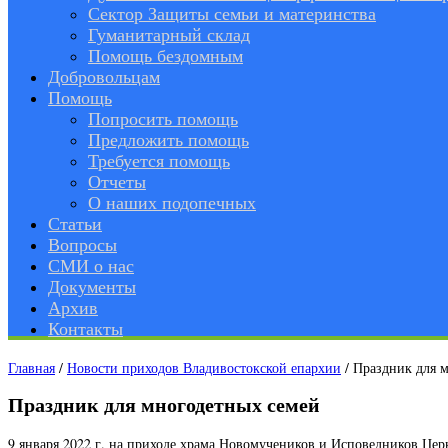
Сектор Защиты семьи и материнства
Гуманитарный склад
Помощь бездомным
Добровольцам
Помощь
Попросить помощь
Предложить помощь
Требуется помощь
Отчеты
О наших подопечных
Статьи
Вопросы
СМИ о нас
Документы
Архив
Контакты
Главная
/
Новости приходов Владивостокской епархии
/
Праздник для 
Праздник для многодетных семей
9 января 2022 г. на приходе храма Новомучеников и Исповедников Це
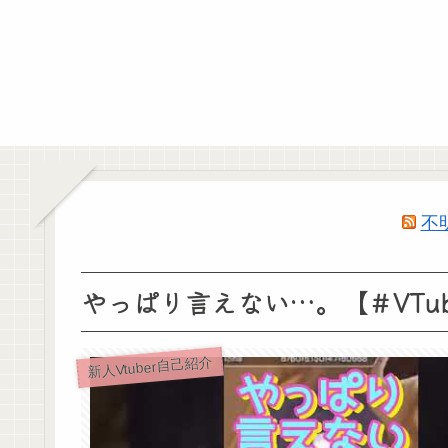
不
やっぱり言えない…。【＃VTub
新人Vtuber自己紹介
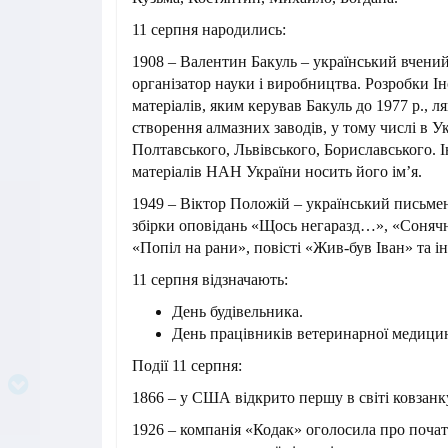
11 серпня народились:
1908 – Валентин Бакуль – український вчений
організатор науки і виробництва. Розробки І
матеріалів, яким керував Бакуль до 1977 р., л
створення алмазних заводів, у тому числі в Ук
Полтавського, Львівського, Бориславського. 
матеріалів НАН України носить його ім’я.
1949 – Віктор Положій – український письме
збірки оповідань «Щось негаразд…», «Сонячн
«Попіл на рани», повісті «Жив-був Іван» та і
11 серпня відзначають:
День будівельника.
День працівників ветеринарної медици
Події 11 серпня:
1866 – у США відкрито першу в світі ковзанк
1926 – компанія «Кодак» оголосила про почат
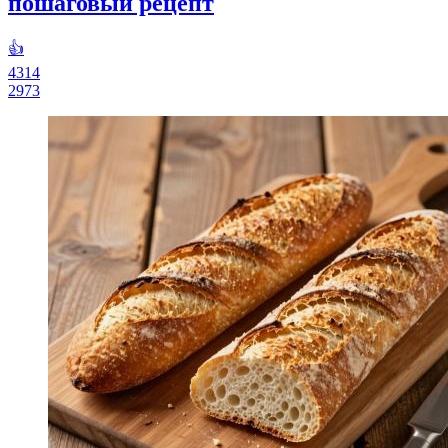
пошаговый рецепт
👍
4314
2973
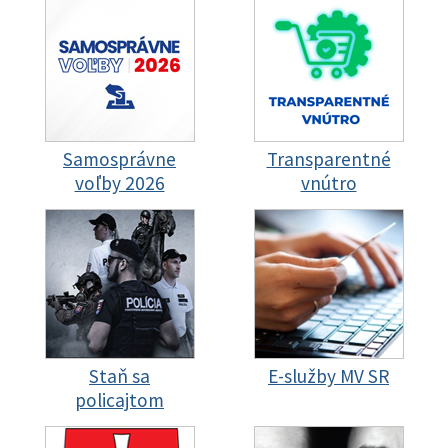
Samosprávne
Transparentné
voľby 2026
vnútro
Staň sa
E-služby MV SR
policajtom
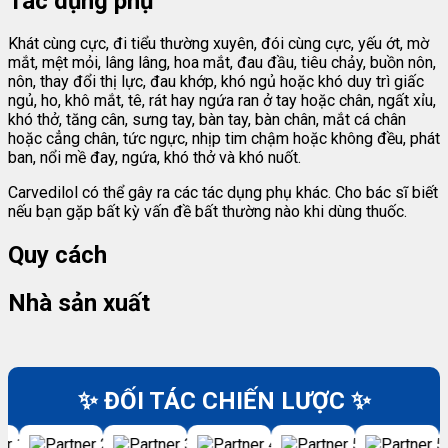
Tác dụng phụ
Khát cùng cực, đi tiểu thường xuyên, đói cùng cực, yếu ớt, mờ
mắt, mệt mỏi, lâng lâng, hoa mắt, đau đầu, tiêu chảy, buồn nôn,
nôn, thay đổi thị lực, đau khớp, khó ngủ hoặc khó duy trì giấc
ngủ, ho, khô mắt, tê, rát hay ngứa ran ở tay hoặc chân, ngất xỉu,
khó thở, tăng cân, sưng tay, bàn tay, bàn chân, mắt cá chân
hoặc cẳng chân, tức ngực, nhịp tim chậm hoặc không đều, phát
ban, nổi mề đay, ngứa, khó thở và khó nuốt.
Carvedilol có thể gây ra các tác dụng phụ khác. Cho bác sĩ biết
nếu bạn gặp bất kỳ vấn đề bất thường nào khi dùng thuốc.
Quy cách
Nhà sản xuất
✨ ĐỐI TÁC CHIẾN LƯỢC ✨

________________________________________

_Prompt_.
From the data above, copy each line where the string "Бакуль" appears.

_Task result_.
1908 – Валентин Бакуль – український вчений
матеріалів, яким керував Бакуль до 1977 р., л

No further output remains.